*EXERCISE AIM*
Everything from the line containing "عطر و ادکلن" to the last line of the listing below, inclusive, is what you should output, exactly as it appears.

*GIVEN RECORDS*
========================

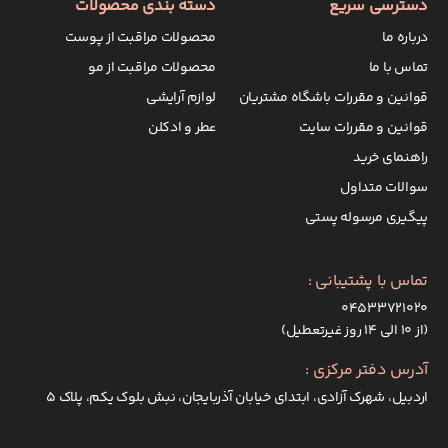
دسترسی سریع
دسته بندی محصولات
درباره ما
محصولات مراقبت از پوست
تماس با ما
محصولات مراقبت از مو
قوانین و مقررات باشگاه مشتریان
لوازم آرایشی
قوانین و مقررات سایت
عطر و ادکلن
راهنمای خرید
سوالات متداول
پیگیری مرسوله پستی
تماس با پشتیبانی :
۰۴۵۳۳۷۲۱۰۲۰
(از ۱۰ الی ۱۴ روز غیرتعطیل)
آدرس دفتر مرکزی :
اردبیل، شهرک آزادی، ابتدای خیابان آذربایجان، نبش بلوک یکم، پلاک 5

========================

*ANSWER SECTION*
عطر و ادکلن
راهنمای خرید
سوالات متداول
پیگیری مرسوله پستی
تماس با پشتیبانی :
۰۴۵۳۳۷۲۱۰۲۰
(از ۱۰ الی ۱۴ روز غیرتعطیل)
آدرس دفتر مرکزی :
اردبیل، شهرک آزادی، ابتدای خیابان آذربایجان، نبش بلوک یکم، پلاک 5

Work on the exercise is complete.